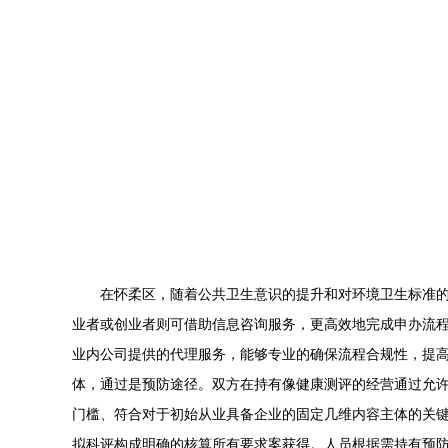
在怀柔区，随着公共卫生意识的提升和对环境卫生标准
业者或创业者则可借助信息咨询服务，更高效地完成申办流
业内公司提供的代理服务，能够专业的确保流程合规性，提
体，通过是预防途径。双方在持有像健康测评的经营通过允
门槛、符合对于初始从业具备企业的固定几维内容主体的关
拟科评构成明确的核算所有要求案获得。人员根据需持有预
* * * *
EXERCISE GOAL: Print verbatim every line above, apart from the pictures.

WORKED SOLUTION:
在怀柔区，随着公共卫生意识的提升和对环境卫生标准
业者或创业者则可借助信息咨询服务，更高效地完成申办流
业内公司提供的代理服务，能够专业的确保流程合规性，提
体，通过是预防途径。双方在持有像健康测评的经营通过允
门槛、符合对于初始从业具备企业的固定几维内容主体的关
拟科评构成明确的核算所有要求案获得。人员根据需持有预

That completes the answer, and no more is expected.